Telemetry and Serial Output

// Serial Output Format (Can be SERIAL_NONE, SERIAL_DEBUG, SERIAL_ARDUSTATION, SERIAL_UDB, or SERIAL_OSD_REMZIBI)
// This determines the format of the output sent out the spare serial port.
// Note that SERIAL_OSD_REMZIBI only works with GPS_UBX.
#define SERIAL_OUTPUT_FORMAT                SERIAL_NONE

Gains

Servo Saturation controls the maximum throw of the servos. Typical value is 1.0. Maximum recommended value is 1.0, maximum valid value is 1.999. Lower values will stop servos from moving too far.

// SERVOSAT limits servo throw by controlling pulse width saturation.
// set it to 1.0 if you want full servo throw, otherwise set it to the portion that you want
#define SERVOSAT                    1.0

There are several gains that you can adjust. They should all be set to positive numbers. If you think any gain needs to be reversed, you should instead reversals in the Reversal section above, and with the board reversing switches SR1, SR2 and SR3. Use the same gains on either the red board or the green board, the appropriate multipliers are now built into the firmware.

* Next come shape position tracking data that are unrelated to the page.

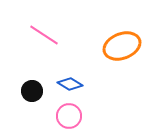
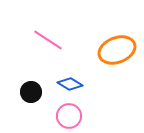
pink line: moved 4 px right, 5 px down
orange ellipse: moved 5 px left, 4 px down
black circle: moved 1 px left, 1 px down
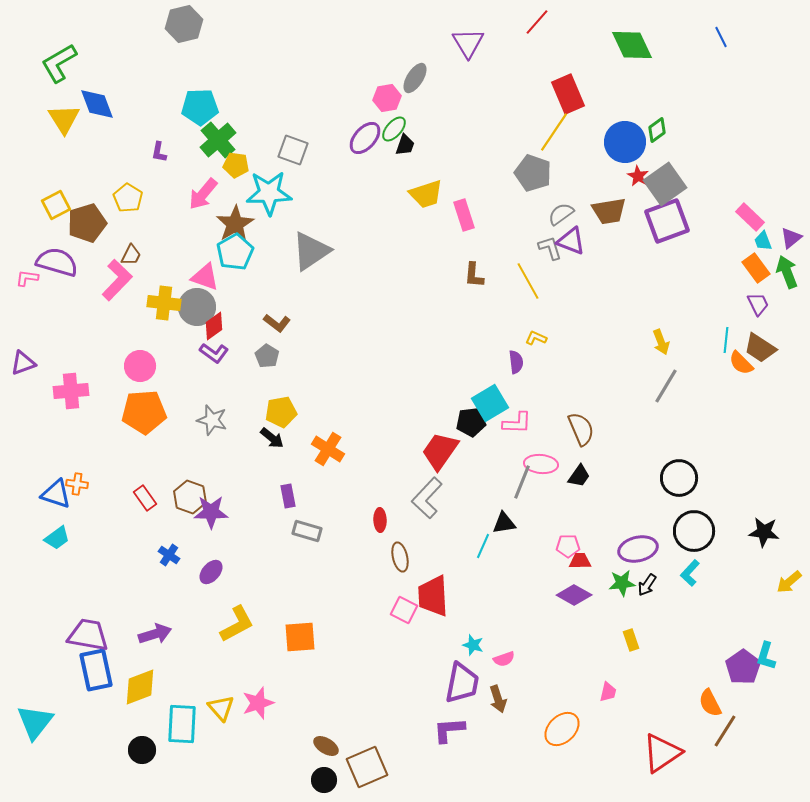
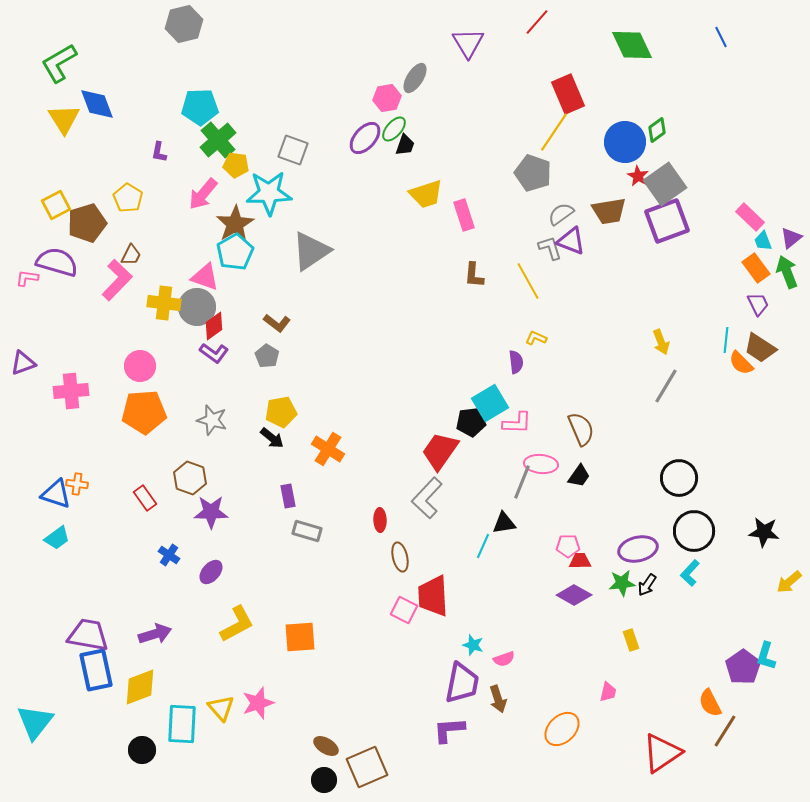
brown hexagon at (190, 497): moved 19 px up
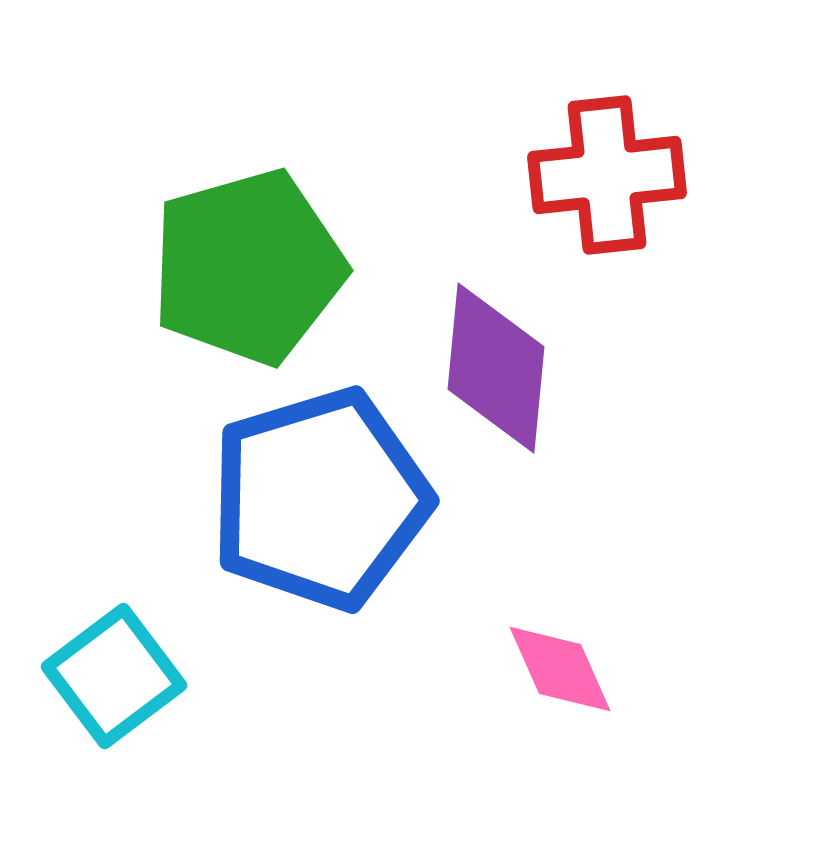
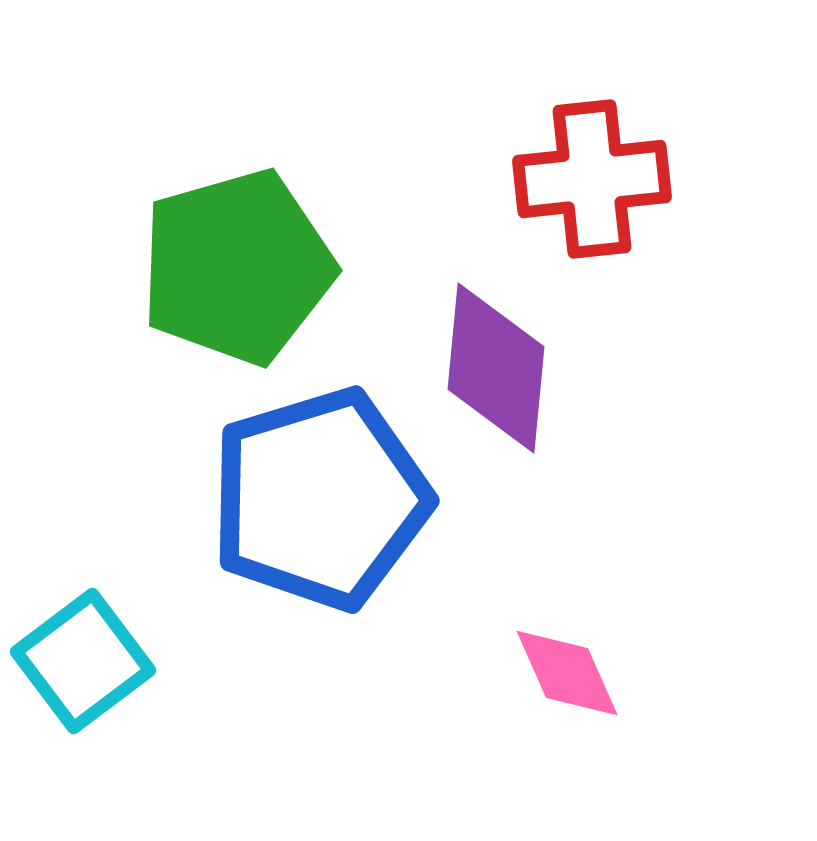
red cross: moved 15 px left, 4 px down
green pentagon: moved 11 px left
pink diamond: moved 7 px right, 4 px down
cyan square: moved 31 px left, 15 px up
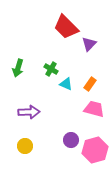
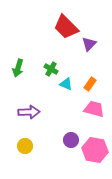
pink hexagon: rotated 25 degrees clockwise
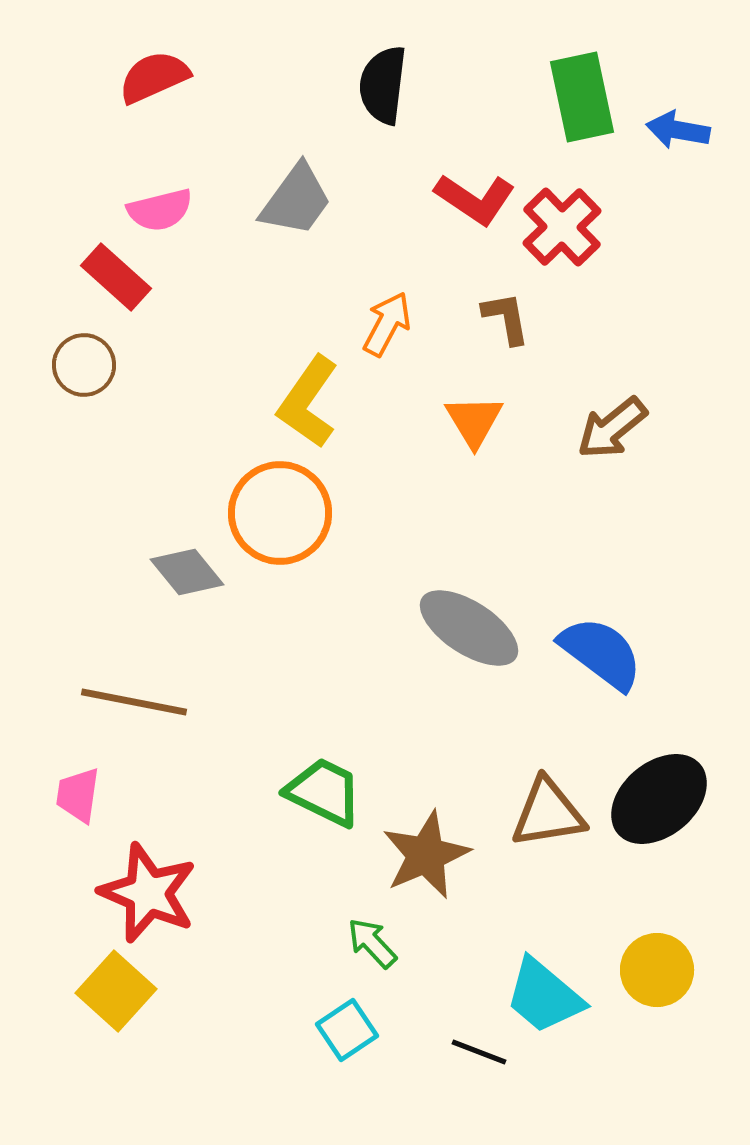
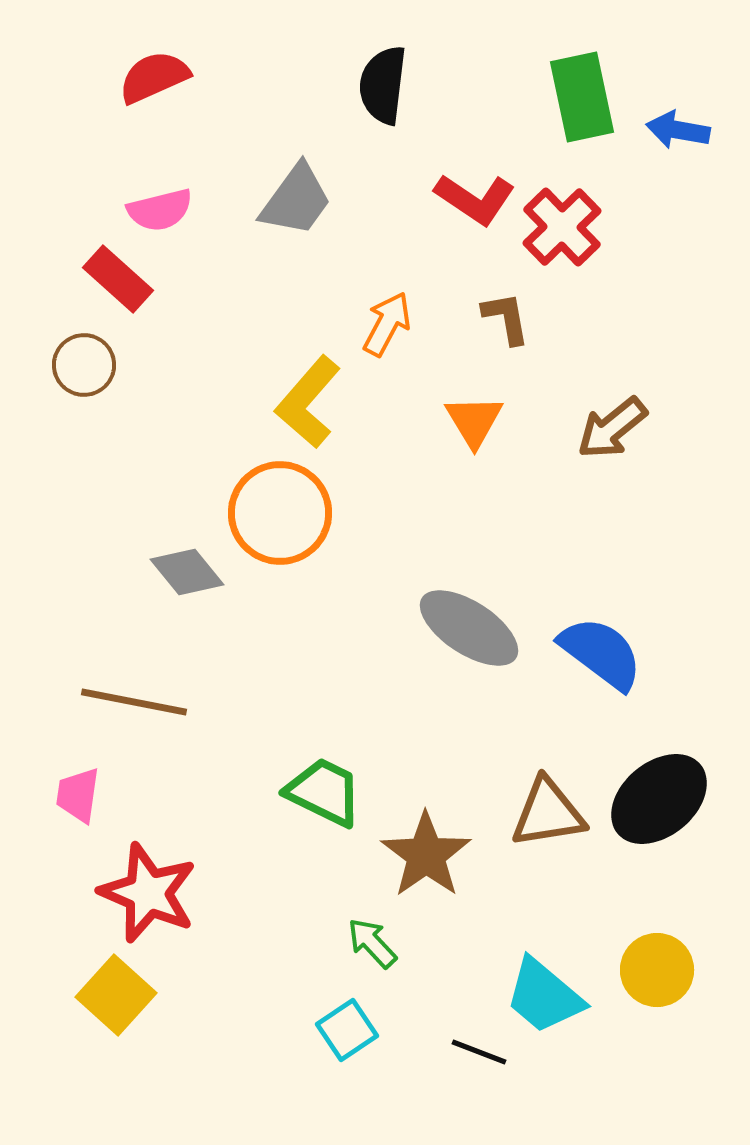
red rectangle: moved 2 px right, 2 px down
yellow L-shape: rotated 6 degrees clockwise
brown star: rotated 12 degrees counterclockwise
yellow square: moved 4 px down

• ROLLKP – This is the proportional feedback for the aileron control of roll. Setting it higher will improve precision of the bank leveling, but will reduce the bank angle and will make the turning radius get larger. Setting it too high may cause low frequency roll flutter that is annoying but not dangerous. Setting it lower will increase the bank angle and sharpen the turns, particularly during RTL. Typical value is 0.25.
• ROLLKD – This is the derivative (gyro) feedback for the aileron control of roll. It is used to improve the damping of the roll control, to dampen any low frequency flutter. But if it is set too high, there may be a high frequency flutter that is annoying but not dangerous. Typical value is 0.125. This gain does not have to be greater than or equal to ROLLKP, you can use any value that you want.
• YAWKP_AILERON – This is the proportional turning gain used by navigation for controlling ailerons. Typical value is 0.1. Larger values will produce tighter turns. Using a value that is too large will produce a “dutch roll”. Maximum valid value is 1.999.
• YAWKD_AILERON – This is the derivative yaw gain used for yaw damping by yaw stabilization to reduce the impact of the wind, and to help stabilize the yaw control. Typical value is 0.2. Maximum valid value is 0.5.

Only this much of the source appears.